Der zweite Teil von „Das gleiche nochmal“ (After the wake) besteht aus 14 Glossen, die Behan von 1954 bis 1956 für die Irish Press geschrieben hat, um seinen Lebensunterhalt zu verdienen. Sie sind jedoch mehr als nur Lohnschreiberei. In den Glossen sind bereits viele Figuren angelegt, die später auch in seinen Bühnenwerken auftauchen. Viele der Anekdoten, Kindheitserinnerungen, Reiseschilderungen und Kommentare zur Zeitgeschichte leben allerdings von der Schlußpointe. Manches scheint nur geschrieben, um Liedeinlagen und Witze unterzubringen, anderes ist Zeilenschinderei. Aber wegen der hübschen Charaktervignetten sind die 14 Glossen doch lebendige und amüsante Prosastücke, in denen Behan fast immer selbst auftaucht – und immer gut dabei wegkommt.

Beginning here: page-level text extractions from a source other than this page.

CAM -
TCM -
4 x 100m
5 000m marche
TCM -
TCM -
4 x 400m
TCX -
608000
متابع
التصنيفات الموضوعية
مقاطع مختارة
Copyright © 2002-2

Ich also in meinem Sitz, schau' nicht nach rechts und nicht nach links und hoffe, daß mich keiner schief anguckt, dabei bin ich in Verkleidung.“ „Was könnte das wohl gewesen sein“, überlegte Hanna, „vielleicht 'ne Temperenzlernadel?“ „Ich hab' meinen Hut abgezogen, und weil niemand meinen Kopf je von oben gesehen hat, seit ich 'ne Glatze hab', hat mich keiner erkannt.“ („Dublin sehen und sterben“)

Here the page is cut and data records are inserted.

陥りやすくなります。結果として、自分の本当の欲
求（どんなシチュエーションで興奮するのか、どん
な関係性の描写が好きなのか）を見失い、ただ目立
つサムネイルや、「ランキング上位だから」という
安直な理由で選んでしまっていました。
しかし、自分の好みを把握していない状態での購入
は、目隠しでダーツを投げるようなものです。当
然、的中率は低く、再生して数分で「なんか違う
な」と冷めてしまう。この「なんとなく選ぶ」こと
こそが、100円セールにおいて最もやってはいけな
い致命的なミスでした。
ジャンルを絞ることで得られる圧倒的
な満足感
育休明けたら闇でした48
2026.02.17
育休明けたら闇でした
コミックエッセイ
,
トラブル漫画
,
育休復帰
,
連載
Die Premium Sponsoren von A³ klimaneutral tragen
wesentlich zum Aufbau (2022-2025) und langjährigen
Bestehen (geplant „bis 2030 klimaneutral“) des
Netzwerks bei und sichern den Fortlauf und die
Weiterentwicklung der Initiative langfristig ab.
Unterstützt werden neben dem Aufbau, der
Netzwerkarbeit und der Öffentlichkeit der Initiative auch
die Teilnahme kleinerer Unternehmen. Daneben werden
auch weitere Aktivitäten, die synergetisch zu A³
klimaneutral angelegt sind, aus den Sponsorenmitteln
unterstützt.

Zeitungsglossen sind für den Augenblick geschrieben. Behans Prosastücke setzen deshalb zum Teil Kenntnisse der damaligen Ereignisse und der irischen Geschichte voraus. Der Verlag hat dem mit einem ausführlichen Glossar Rechnung getragen. Der bemerkenswerteste der 14 Texte ist „Dienst am Nächsten“, weniger Glosse als humorvolle Kürzestgeschichte aus dem ländlichen Irland. Es ist zu hoffen, daß Behans übrige Zeitungsbeiträge, die bereits 1963 in Buchform unter dem Titel „Hold your hour and have another“ erschienen sind, demnächst ebenfalls übersetzt werden.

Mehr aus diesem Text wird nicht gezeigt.